In operations, budgets are set differently for each question type. For simple definition questions, keep top-k small and output reserve small. Comparative analysis or exception clause exploration broadens the retrieval candidates, but creates intermediate summaries and includes only source chunks in the final answer. In this case, prompt caching is helpful for fixed policies and schemas, but may not have much effect on the upload document itself.

A borderline case is a retry storm. When a rate limit error occurs, retrying the same long prompt multiple times increases both cost and delay. You should set a separate retry budget, and if it exceeds the budget, you should inform the user that “the documents will be processed separately” or “a narrower question is needed.” token budget is not a simple optimization, but a device that turns failure into a product experience.

10. Q&A

Q1. Does prompt caching alone solve the cost problem?

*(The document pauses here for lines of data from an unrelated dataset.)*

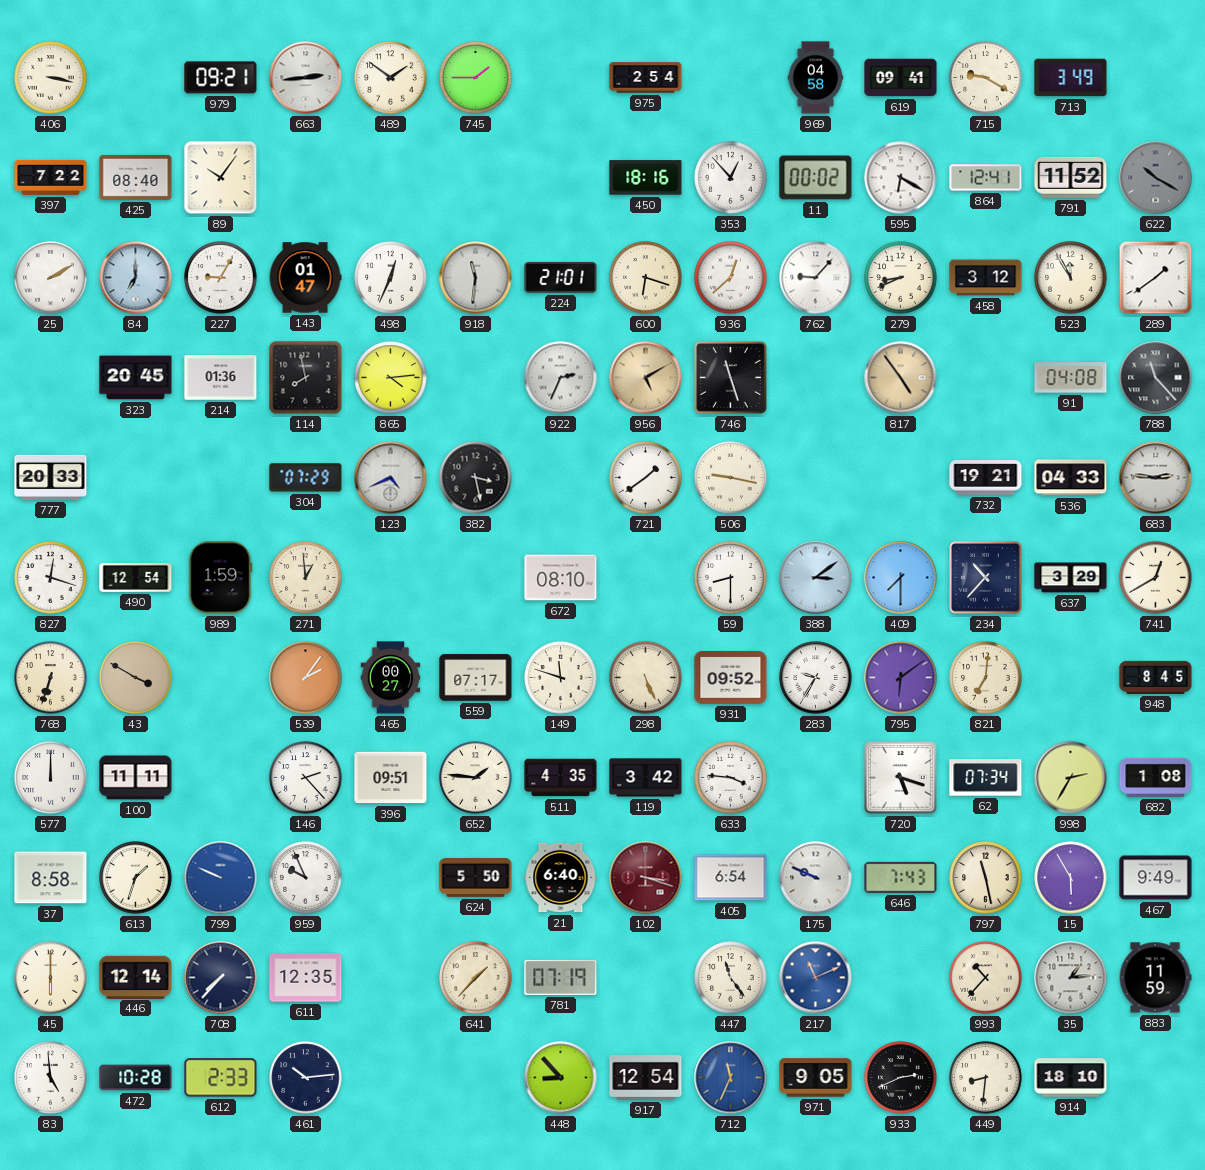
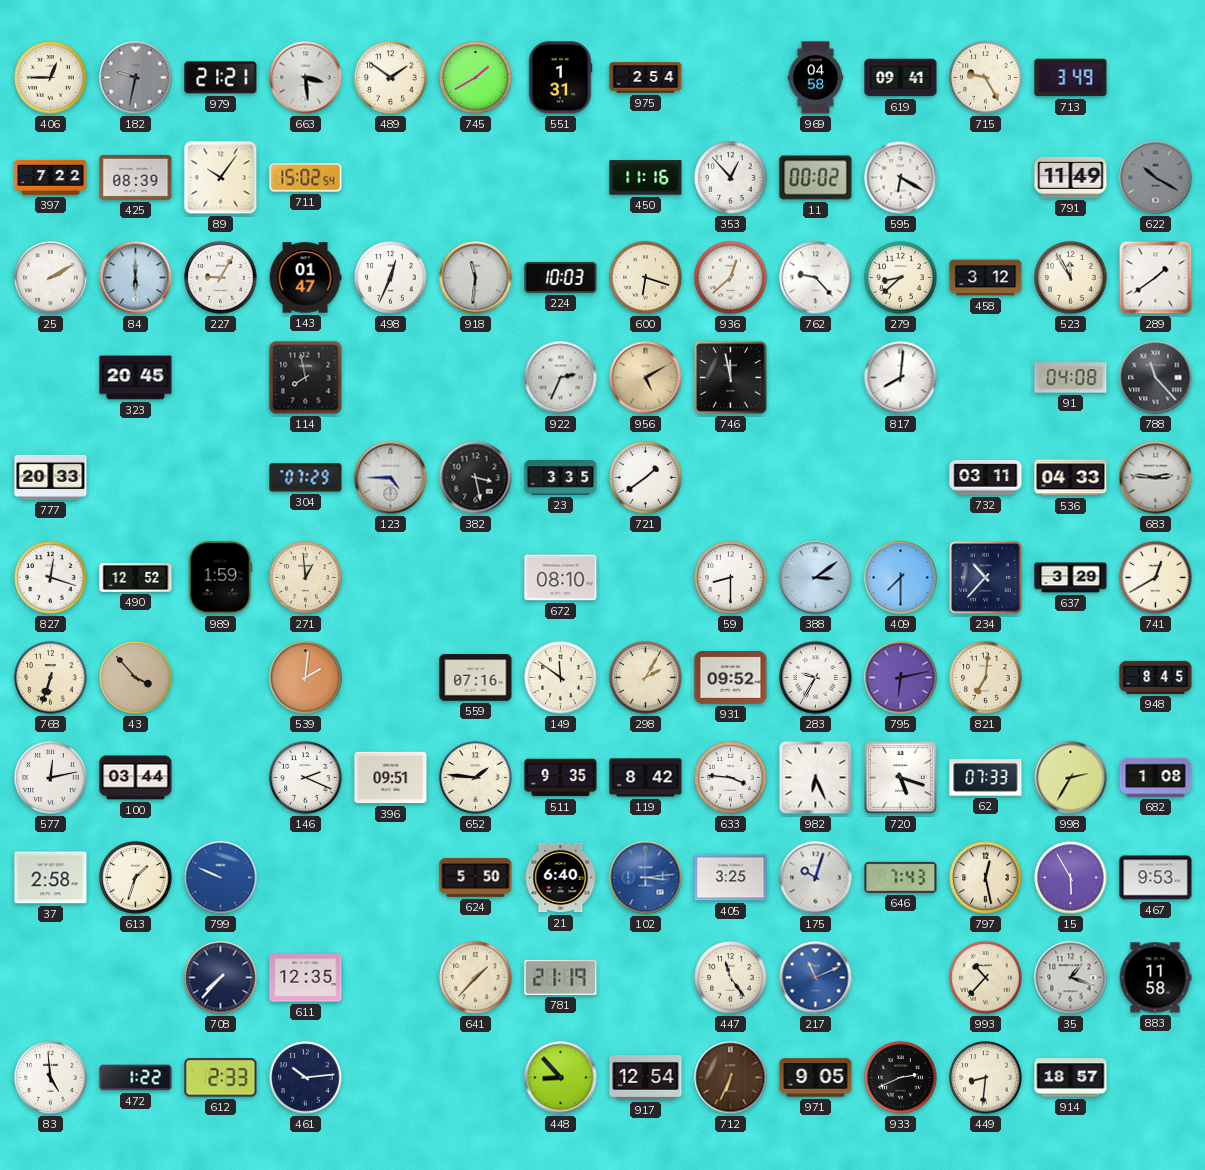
406: 3:17 -> 12:45
182: none -> 9:32
979: 09:21 -> 21:21
663: 2:44 -> 3:29
745: 1:45 -> 1:40
551: none -> 1:31
715: 9:20 -> 9:25
425: 08:40 -> 08:39
711: none -> 15:02
450: 18:16 -> 11:16
864: 12:41 -> none
791: 11:52 -> 11:49
84: 7:00 -> 6:00
224: 21:01 -> 10:03
762: 9:07 -> 9:23
279: 8:41 -> 8:38
214: 01:36 -> none
865: 4:14 -> none
746: 11:27 -> 11:58
817: 4:54 -> 8:01
817 dial: champagne -> white
123: 4:41 -> 4:45
23: none -> 3:35
506: 9:17 -> none
732: 19:21 -> 03:11
490: 12:54 -> 12:52
43: 3:50 -> 3:53
539: 2:06 -> 2:01
465: 00:27 -> none
559: 07:17 -> 07:16
149: 11:48 -> 11:51
298: 5:26 -> 2:05
795: 6:09 -> 6:13
577: 12:00 -> 12:13
100: 11:11 -> 03:44
146: 2:23 -> 2:19
511: 4:35 -> 9:35
119: 3:42 -> 8:42
982: none -> 6:26
62: 07:34 -> 07:33
37: 8:58 -> 2:58
959: 9:56 -> none
102: 3:18 -> 3:14
102 dial: burgundy -> blue
405: 6:54 -> 3:25
175: 9:49 -> 10:03
797: 11:28 -> 12:28
467: 9:49 -> 9:53
45: 6:00 -> none
446: 12:14 -> none
781: 07:19 -> 21:19
35: 1:14 -> 1:18
883: 11:59 -> 11:58
472: 10:28 -> 1:22
712: 11:34 -> 6:34
712 dial: blue -> brown
914: 18:10 -> 18:57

no. prompt caching is advantageous for repetitive prefixes. Areas that change every time, such as RAG context or user questions, require improvement in token budget and retrieval quality.

Q2. Is it okay to use the system prompt for a long time?

If it is repeated and cached well, the cost burden can be reduced. However, long system prompts create maintenance and quality regression risks, so versioning and eval are necessary.

Q3. Are output tokens also cached?

prompt caching is primarily concerned with input prefix reuse. The output length must be managed separately with max token and response policy.

11. References and uncertainty

References

OpenAI prompt caching:https://platform.openai.com/docs/guides/prompt-caching
OpenAI Rate Limits:https://platform.openai.com/docs/guides/rate-limits
OpenAI Cookbook — prompt caching:https://developers.openai.com/cookbook/examples/prompt_caching_201

uncertainty

Cache application terms, support models, and pricing may vary from time to time.
Token estimation may differ from actual provider usage.

GitHub 계정으로 로그인하면 댓글을 남길 수 있습니다. 댓글은 GitHub Discussions를 통해 운영됩니다.